Page MenuHome

Fix T93090: Crash with data transfer modifier and geometry nodes.
ClosedPublic

Authored by Jacques Lucke (JacquesLucke) on Nov 22 2021, 8:24 PM.

Details

Summary

Think I found the root cause of the bug. Some notes:

  • The normal layers are computed correctly when GEO-bird_body is evaluated.
  • Later in the BKE_object_get_evaluated_mesh function that is called by the transfer modifier, the mesh was copied. The copy created by mesh_copy_data does not include the normal layers because CD_MASK_NORMAL is not in CD_MASK_MESH or CD_MASK_DERIVEDMESH.
  • The copy happens because in another thread geometry nodes is using the evaluated mesh of GEO-bird_body while evaluating another object. Since now the mesh is shared (or rather the MeshComponent actually), the mesh has to be copied when geometry_set_eval->get_mesh_for_write is called.
  • Mid term, BKE_object_get_evaluated_mesh should probably return a const mesh. Theoretically, it should only be changed when updating caches (like the batch cache) which are safe to update, because they are derived data and do not actually change the mesh. Adding derived data to a mesh should generally be protected by a mutex. For batch cache that might not be necessary when we know that only the main thread adds the batch cache. There seems to be some other code that modifies the mesh returned by BKE_object_get_evaluated_mesh, that needs to be investigated further. It's also a bit weird that BKE_object_get_evaluated_mesh takes a const Object * but returns a non-const Mesh *.
  • For now just use get_mesh_for_read with a const_cast instead of using get_mesh_for_write. That should match the old behavior without GeometrySet.

Diff Detail

Repository
rB Blender
Branch
fix-missing-normals-layer (branched from master)
Build Status
Buildable 18876
Build 18876: arc lint + arc unit

Event Timeline

Jacques Lucke (JacquesLucke) requested review of this revision.Nov 22 2021, 8:24 PM
Jacques Lucke (JacquesLucke) created this revision.
Jacques Lucke (JacquesLucke) edited the summary of this revision. (Show Details)

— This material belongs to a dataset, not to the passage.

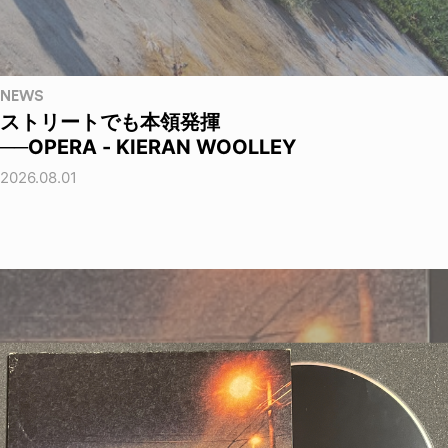
NEWS
ストリートでも本領発揮
──OPERA - KIERAN WOOLLEY
2026.08.01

Seems ok, I guess this get_mesh_for_read is expected to have the same level of constness as object->runtime.data_eval anyway.

Later there can later be a refactor in master to make BKE_object_get_evaluated_mesh return const Mesh*.

Thanks for the investigation. A const return value from this function is a good goal for 3.1, but agreed that this is the right call for 3.0.

This revision is now accepted and ready to land.Nov 22 2021, 9:12 PM

Modifiers request specific customdata for their own mesh through their requiredDataMask callback (see e.g. https://developer.blender.org/diffusion/B/browse/master/source/blender/modifiers/intern/MOD_normal_edit.c$662 for a simpler example than the datatransfer one).

The modifier stack is suppose to ensure that this data is available and up to date before calling the modifier.

When the modifier needs specific customdata from its other operand(s), this is defined from its updateDepsgraph callback, using calls to DEG_add_customdata_mask (see e.g. https://developer.blender.org/diffusion/B/browse/master/source/blender/modifiers/intern/MOD_datatransfer.c$131). The depsgraph is then responsible to evaluate those operand meshes with the proper options to get those data in the final evaluated result.

Why this is not working properly with geometry node I don't know... But imho from a quick look at this patch it looks like a quick and dirty hack, not a proper solution?

Not saying that this is not a valid 'fix' for 3.0 btw. But we also need a proper fix for 3.1.

Why this is not working properly with geometry node I don't know... But imho from a quick look at this patch it looks like a quick and dirty hack, not a proper solution?

All of what you describe is working. It's just that there was a incorrect copy of the mesh made in BKE_object_get_evaluated_mesh that did not include the data that was requested by other objects (because mesh_copy_data does not copy all custom data layers). This fix is actually to not copy the mesh which is what this patch does.

The "proper" solution is to return a const Mesh * from BKE_object_get_evaluated_mesh to make it more obvious that this copy is not necessary.

OK, think I understand better now, thx.
Would be interesting though to know which "areas expect to be able to modify the evaluated mesh" then... duplicating the mesh in that call was also a huge potential performance issue.

Would be interesting though to know which "areas expect to be able to modify the evaluated mesh" then... duplicating the mesh in that call was also a huge potential performance issue.

It's mostly the batch cache, and some remaining places that add derived data to the mesh but aren't protected by a lock. There's also a couple in the paint code. Definitely worth resolving soon.